Stored dataset items:
Start of Block

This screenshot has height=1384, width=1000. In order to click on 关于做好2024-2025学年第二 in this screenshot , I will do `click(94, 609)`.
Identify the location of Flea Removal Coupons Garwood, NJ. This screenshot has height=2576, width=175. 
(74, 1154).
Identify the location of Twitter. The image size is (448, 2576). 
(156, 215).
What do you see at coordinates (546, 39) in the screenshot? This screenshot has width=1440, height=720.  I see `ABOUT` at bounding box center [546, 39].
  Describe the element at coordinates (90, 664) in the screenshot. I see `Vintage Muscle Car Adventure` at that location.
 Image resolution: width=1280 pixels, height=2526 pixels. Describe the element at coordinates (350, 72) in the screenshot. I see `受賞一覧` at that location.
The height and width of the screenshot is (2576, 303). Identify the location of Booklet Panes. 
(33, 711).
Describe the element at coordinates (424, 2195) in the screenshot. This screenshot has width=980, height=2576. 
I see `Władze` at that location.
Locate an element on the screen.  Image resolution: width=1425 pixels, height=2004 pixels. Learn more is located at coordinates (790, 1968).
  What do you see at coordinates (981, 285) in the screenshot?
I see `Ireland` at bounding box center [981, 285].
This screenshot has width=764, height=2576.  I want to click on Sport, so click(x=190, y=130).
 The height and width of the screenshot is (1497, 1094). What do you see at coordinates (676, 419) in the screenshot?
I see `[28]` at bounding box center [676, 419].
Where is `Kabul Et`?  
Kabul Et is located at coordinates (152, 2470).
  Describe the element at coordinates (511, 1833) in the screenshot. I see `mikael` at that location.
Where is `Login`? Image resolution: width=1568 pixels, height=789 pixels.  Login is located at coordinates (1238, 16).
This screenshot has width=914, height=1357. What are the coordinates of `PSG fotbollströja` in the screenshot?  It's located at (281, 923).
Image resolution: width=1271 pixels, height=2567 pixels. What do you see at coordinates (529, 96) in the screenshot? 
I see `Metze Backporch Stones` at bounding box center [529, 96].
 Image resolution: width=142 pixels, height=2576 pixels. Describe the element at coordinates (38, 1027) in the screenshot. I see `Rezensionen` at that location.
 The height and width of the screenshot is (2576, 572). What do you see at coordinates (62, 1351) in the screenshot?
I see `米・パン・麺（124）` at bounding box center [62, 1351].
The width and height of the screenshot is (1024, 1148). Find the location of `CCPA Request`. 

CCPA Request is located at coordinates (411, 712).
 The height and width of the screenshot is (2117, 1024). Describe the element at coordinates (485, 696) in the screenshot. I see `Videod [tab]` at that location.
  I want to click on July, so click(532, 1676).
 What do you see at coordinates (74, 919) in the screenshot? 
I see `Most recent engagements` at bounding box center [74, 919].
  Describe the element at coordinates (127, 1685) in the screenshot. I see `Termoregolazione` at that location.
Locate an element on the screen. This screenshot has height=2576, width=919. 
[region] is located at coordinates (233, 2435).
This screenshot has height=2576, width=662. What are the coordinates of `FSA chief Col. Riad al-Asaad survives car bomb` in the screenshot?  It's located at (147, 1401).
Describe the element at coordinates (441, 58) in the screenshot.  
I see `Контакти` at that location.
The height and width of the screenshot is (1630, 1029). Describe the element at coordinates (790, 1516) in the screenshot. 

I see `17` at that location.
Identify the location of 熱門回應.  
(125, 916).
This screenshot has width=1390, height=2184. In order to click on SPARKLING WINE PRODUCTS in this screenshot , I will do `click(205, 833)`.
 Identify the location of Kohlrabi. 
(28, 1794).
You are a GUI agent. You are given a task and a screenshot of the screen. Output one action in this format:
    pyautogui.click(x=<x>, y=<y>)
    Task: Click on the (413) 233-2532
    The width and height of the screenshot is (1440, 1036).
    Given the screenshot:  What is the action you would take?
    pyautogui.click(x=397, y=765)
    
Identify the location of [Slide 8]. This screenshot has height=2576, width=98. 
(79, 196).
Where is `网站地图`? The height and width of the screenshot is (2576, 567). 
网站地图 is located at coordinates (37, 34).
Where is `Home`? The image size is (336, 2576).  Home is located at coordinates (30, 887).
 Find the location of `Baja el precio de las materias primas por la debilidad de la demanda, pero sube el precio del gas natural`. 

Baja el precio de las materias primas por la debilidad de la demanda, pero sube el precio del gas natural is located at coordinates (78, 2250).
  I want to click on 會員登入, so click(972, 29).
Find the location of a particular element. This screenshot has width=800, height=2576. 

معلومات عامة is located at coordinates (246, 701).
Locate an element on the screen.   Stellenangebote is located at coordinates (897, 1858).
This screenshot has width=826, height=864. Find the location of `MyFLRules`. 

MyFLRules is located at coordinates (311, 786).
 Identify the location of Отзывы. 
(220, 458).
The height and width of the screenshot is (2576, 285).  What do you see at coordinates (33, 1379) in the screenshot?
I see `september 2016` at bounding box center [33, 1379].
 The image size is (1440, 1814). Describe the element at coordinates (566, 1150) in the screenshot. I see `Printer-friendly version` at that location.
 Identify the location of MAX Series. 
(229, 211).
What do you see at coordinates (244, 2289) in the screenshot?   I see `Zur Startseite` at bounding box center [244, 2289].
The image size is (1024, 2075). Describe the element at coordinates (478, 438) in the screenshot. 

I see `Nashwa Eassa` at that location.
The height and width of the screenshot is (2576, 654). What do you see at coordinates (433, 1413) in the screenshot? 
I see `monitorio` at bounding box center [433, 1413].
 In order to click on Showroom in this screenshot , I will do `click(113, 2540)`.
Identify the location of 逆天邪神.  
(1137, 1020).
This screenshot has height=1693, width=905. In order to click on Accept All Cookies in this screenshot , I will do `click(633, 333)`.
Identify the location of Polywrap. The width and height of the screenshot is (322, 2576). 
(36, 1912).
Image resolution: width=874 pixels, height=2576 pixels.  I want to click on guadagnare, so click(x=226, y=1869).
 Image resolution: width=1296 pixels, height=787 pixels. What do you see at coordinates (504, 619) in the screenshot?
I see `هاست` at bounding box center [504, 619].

End of Block

Task objective
Line by line, copy the data above.

Solution to the problem
This screenshot has height=1384, width=1000. In order to click on 关于做好2024-2025学年第二 in this screenshot , I will do `click(94, 609)`.
Identify the location of Flea Removal Coupons Garwood, NJ. This screenshot has height=2576, width=175. 
(74, 1154).
Identify the location of Twitter. The image size is (448, 2576). 
(156, 215).
What do you see at coordinates (546, 39) in the screenshot? This screenshot has width=1440, height=720.  I see `ABOUT` at bounding box center [546, 39].
  Describe the element at coordinates (90, 664) in the screenshot. I see `Vintage Muscle Car Adventure` at that location.
 Image resolution: width=1280 pixels, height=2526 pixels. Describe the element at coordinates (350, 72) in the screenshot. I see `受賞一覧` at that location.
The height and width of the screenshot is (2576, 303). Identify the location of Booklet Panes. 
(33, 711).
Describe the element at coordinates (424, 2195) in the screenshot. This screenshot has width=980, height=2576. 
I see `Władze` at that location.
Locate an element on the screen.  Image resolution: width=1425 pixels, height=2004 pixels. Learn more is located at coordinates (790, 1968).
  What do you see at coordinates (981, 285) in the screenshot?
I see `Ireland` at bounding box center [981, 285].
This screenshot has width=764, height=2576.  I want to click on Sport, so click(x=190, y=130).
 The height and width of the screenshot is (1497, 1094). What do you see at coordinates (676, 419) in the screenshot?
I see `[28]` at bounding box center [676, 419].
Where is `Kabul Et`?  
Kabul Et is located at coordinates (152, 2470).
  Describe the element at coordinates (511, 1833) in the screenshot. I see `mikael` at that location.
Where is `Login`? Image resolution: width=1568 pixels, height=789 pixels.  Login is located at coordinates (1238, 16).
This screenshot has width=914, height=1357. What are the coordinates of `PSG fotbollströja` in the screenshot?  It's located at (281, 923).
Image resolution: width=1271 pixels, height=2567 pixels. What do you see at coordinates (529, 96) in the screenshot? 
I see `Metze Backporch Stones` at bounding box center [529, 96].
 Image resolution: width=142 pixels, height=2576 pixels. Describe the element at coordinates (38, 1027) in the screenshot. I see `Rezensionen` at that location.
 The height and width of the screenshot is (2576, 572). What do you see at coordinates (62, 1351) in the screenshot?
I see `米・パン・麺（124）` at bounding box center [62, 1351].
The width and height of the screenshot is (1024, 1148). Find the location of `CCPA Request`. 

CCPA Request is located at coordinates (411, 712).
 The height and width of the screenshot is (2117, 1024). Describe the element at coordinates (485, 696) in the screenshot. I see `Videod [tab]` at that location.
  I want to click on July, so click(532, 1676).
 What do you see at coordinates (74, 919) in the screenshot? 
I see `Most recent engagements` at bounding box center [74, 919].
  Describe the element at coordinates (127, 1685) in the screenshot. I see `Termoregolazione` at that location.
Locate an element on the screen. This screenshot has height=2576, width=919. 
[region] is located at coordinates (233, 2435).
This screenshot has height=2576, width=662. What are the coordinates of `FSA chief Col. Riad al-Asaad survives car bomb` in the screenshot?  It's located at (147, 1401).
Describe the element at coordinates (441, 58) in the screenshot.  
I see `Контакти` at that location.
The height and width of the screenshot is (1630, 1029). Describe the element at coordinates (790, 1516) in the screenshot. 

I see `17` at that location.
Identify the location of 熱門回應.  
(125, 916).
This screenshot has width=1390, height=2184. In order to click on SPARKLING WINE PRODUCTS in this screenshot , I will do `click(205, 833)`.
 Identify the location of Kohlrabi. 
(28, 1794).
You are a GUI agent. You are given a task and a screenshot of the screen. Output one action in this format:
    pyautogui.click(x=<x>, y=<y>)
    Task: Click on the (413) 233-2532
    The width and height of the screenshot is (1440, 1036).
    Given the screenshot:  What is the action you would take?
    pyautogui.click(x=397, y=765)
    
Identify the location of [Slide 8]. This screenshot has height=2576, width=98. 
(79, 196).
Where is `网站地图`? The height and width of the screenshot is (2576, 567). 
网站地图 is located at coordinates (37, 34).
Where is `Home`? The image size is (336, 2576).  Home is located at coordinates (30, 887).
 Find the location of `Baja el precio de las materias primas por la debilidad de la demanda, pero sube el precio del gas natural`. 

Baja el precio de las materias primas por la debilidad de la demanda, pero sube el precio del gas natural is located at coordinates (78, 2250).
  I want to click on 會員登入, so click(972, 29).
Find the location of a particular element. This screenshot has width=800, height=2576. 

معلومات عامة is located at coordinates (246, 701).
Locate an element on the screen.   Stellenangebote is located at coordinates (897, 1858).
This screenshot has width=826, height=864. Find the location of `MyFLRules`. 

MyFLRules is located at coordinates (311, 786).
 Identify the location of Отзывы. 
(220, 458).
The height and width of the screenshot is (2576, 285).  What do you see at coordinates (33, 1379) in the screenshot?
I see `september 2016` at bounding box center [33, 1379].
 The image size is (1440, 1814). Describe the element at coordinates (566, 1150) in the screenshot. I see `Printer-friendly version` at that location.
 Identify the location of MAX Series. 
(229, 211).
What do you see at coordinates (244, 2289) in the screenshot?   I see `Zur Startseite` at bounding box center [244, 2289].
The image size is (1024, 2075). Describe the element at coordinates (478, 438) in the screenshot. 

I see `Nashwa Eassa` at that location.
The height and width of the screenshot is (2576, 654). What do you see at coordinates (433, 1413) in the screenshot? 
I see `monitorio` at bounding box center [433, 1413].
 In order to click on Showroom in this screenshot , I will do `click(113, 2540)`.
Identify the location of 逆天邪神.  
(1137, 1020).
This screenshot has height=1693, width=905. In order to click on Accept All Cookies in this screenshot , I will do `click(633, 333)`.
Identify the location of Polywrap. The width and height of the screenshot is (322, 2576). 
(36, 1912).
Image resolution: width=874 pixels, height=2576 pixels.  I want to click on guadagnare, so click(x=226, y=1869).
 Image resolution: width=1296 pixels, height=787 pixels. What do you see at coordinates (504, 619) in the screenshot?
I see `هاست` at bounding box center [504, 619].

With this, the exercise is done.